The TPG is developing an innovative layout and control scheme to avoid the need for any high temperature valves, thus featuring lower costs and higher reliability, demonstrating it at laboratory scale.
The TES is made by five ceramic honeycomb modules (fig.1), and it is being integrated with a slip stream from the 100 kW mGT already present on site, while the solar input will be physically simulated with electric heaters.
The resulting layout allows to avoid any high-temperature valve (800-900°C). Moreover, only one regulating three-way valve (2) and one on/off three-way valve (3) are needed. This result is achieved using the high-T orifice, which is a calibrated flange with a desired pressure drop.
Indeed, the three-way valves are subject to the compressor outlet temperature, at which conventional materials can be employed. In this respect, the bottom segment between the compressor and the combustor is called the “cold side” of the plant, while the top segment is called the “hot side” (800-900°C).

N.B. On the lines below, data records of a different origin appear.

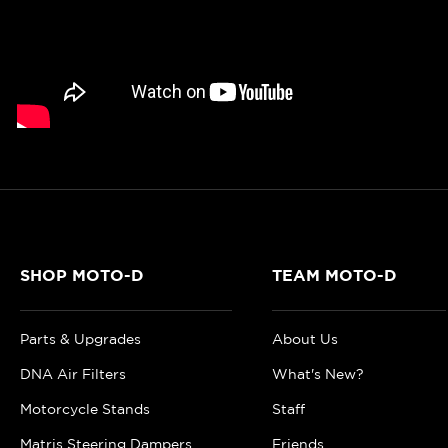
SHOP MOTO-D
TEAM MOTO-D
Parts & Upgrades
About Us
DNA Air Filters
What's New?
Motorcycle Stands
Staff
Matris Steering Dampers
Friends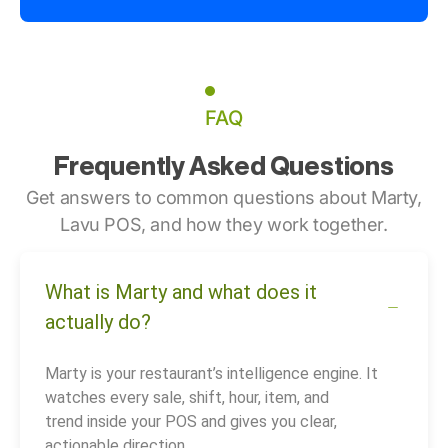
FAQ
Frequently Asked Questions
Get answers to common questions about Marty,
Lavu POS, and how they work together.
What is Marty and what does it
actually do?
Marty is your restaurant’s intelligence engine. It
watches every sale, shift, hour, item, and
trend inside your POS and gives you clear,
actionable direction.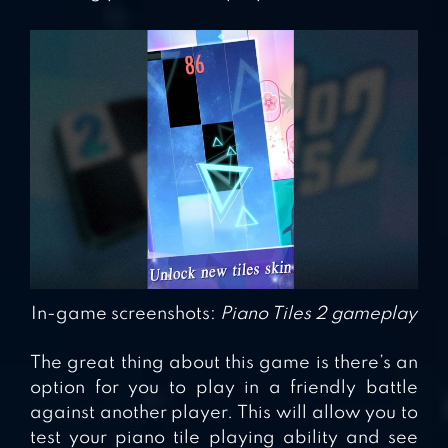
In-game screenshots:
Piano Tiles 2 gameplay
The great thing about this game is there’s an
option for you to play in a friendly battle
against another player. This will allow you to
test your piano tile playing ability and see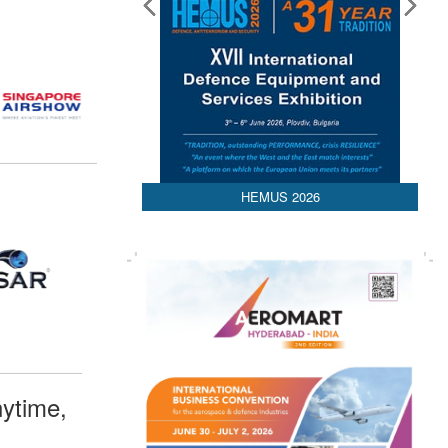
HEMUS 2026
ytime,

Such a concept promises low cost and high reliability, despite introducing permanent pressure losses due to high-T orifice.
Charging and discharging phases of the TES are regulated thanks to three-way valves (valve 2 and 3) and a control based on temperature and mass flow thresholds. This system is capable to store a portion of the solar heat collected by the CRS, so it can be used to preheat the air between the compressor outlet and the combustor inlet, like a recuperative cycle.
Along the storage medium inside the regenerator it is desirable to have a steep temperature gradient between the hot side and the cold side of the plant. So, two threshold temperatures, a low and a high one, can be defined to manage the switch between the charging and discharging phases.